[Opening Provided data section]

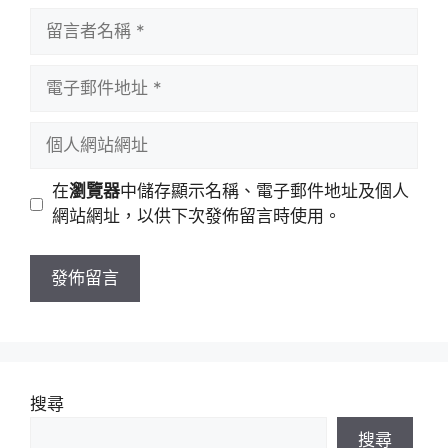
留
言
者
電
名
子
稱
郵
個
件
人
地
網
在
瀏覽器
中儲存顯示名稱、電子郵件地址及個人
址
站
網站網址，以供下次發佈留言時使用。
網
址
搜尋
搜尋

[Closing Provided data section]
[Opening Provided data section]

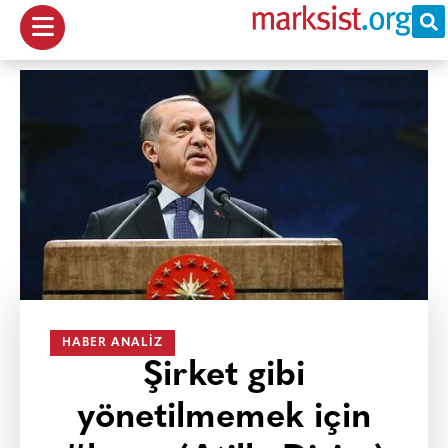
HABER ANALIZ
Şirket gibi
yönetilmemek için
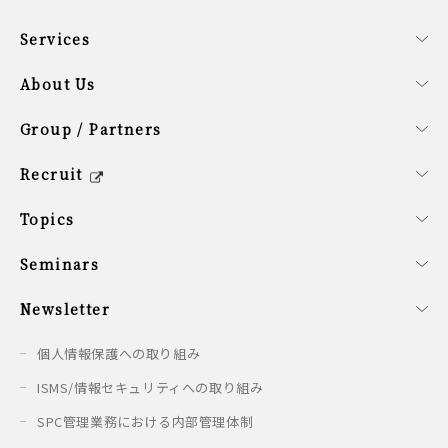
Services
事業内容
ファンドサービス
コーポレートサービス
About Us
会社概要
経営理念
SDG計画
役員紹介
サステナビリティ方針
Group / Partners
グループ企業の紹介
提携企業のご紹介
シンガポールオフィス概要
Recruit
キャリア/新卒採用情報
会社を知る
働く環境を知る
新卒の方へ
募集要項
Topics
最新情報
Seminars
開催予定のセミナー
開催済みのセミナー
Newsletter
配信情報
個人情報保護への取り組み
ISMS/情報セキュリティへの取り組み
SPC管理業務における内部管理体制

[Closing Provided data section]

Work required:
Extract exactly and only the lines above from the line containing "Group / Partners" through the line containing "SPC管理業務における内部管理体制", both end lines included.

Answer section:
Group / Partners
グループ企業の紹介
提携企業のご紹介
シンガポールオフィス概要
Recruit
キャリア/新卒採用情報
会社を知る
働く環境を知る
新卒の方へ
募集要項
Topics
最新情報
Seminars
開催予定のセミナー
開催済みのセミナー
Newsletter
配信情報
個人情報保護への取り組み
ISMS/情報セキュリティへの取り組み
SPC管理業務における内部管理体制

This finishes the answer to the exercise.